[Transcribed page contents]
BEGIN

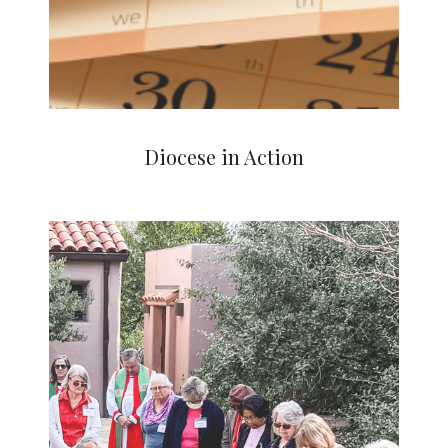
Diocese in Action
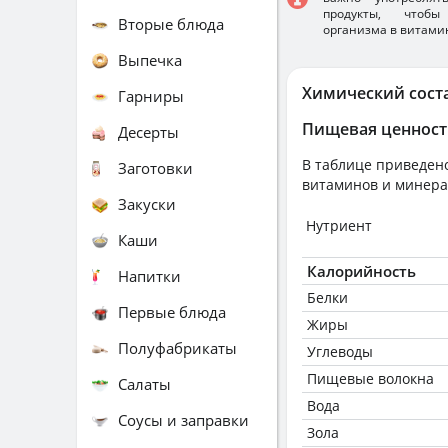
продукты, чтобы
Вторые блюда
организма в витами
Выпечка
Химический сост
Гарниры
Пищевая ценност
Десерты
В таблице приведено
Заготовки
витаминов и минера
Закуски
Нутриент
Каши
Калорийность
Напитки
Белки
Первые блюда
Жиры
Полуфабрикаты
Углеводы
Пищевые волокна
Салаты
Вода
Соусы и заправки
Зола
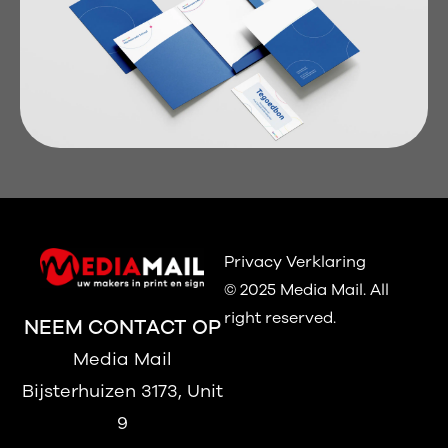
Privacy Verklaring
© 2025 Media Mail.
All
right reserved.
NEEM CONTACT OP
Media Mail
Bijsterhuizen 3173, Unit
9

END

Problem requirements - Repeat the data word for word; drop the pictures.

Reply -
Diocese in Action
продукты, чтобы
Вторые блюда
организма в витами
Выпечка
Химический сост
Гарниры
Пищевая ценност
Десерты
В таблице приведено
Заготовки
витаминов и минера
Закуски
Нутриент
Каши
Калорийность
Напитки
Белки
Первые блюда
Жиры
Полуфабрикаты
Углеводы
Пищевые волокна
Салаты
Вода
Соусы и заправки
Зола
Privacy Verklaring
© 2025 Media Mail.
All
right reserved.
NEEM CONTACT OP
Media Mail
Bijsterhuizen 3173, Unit
9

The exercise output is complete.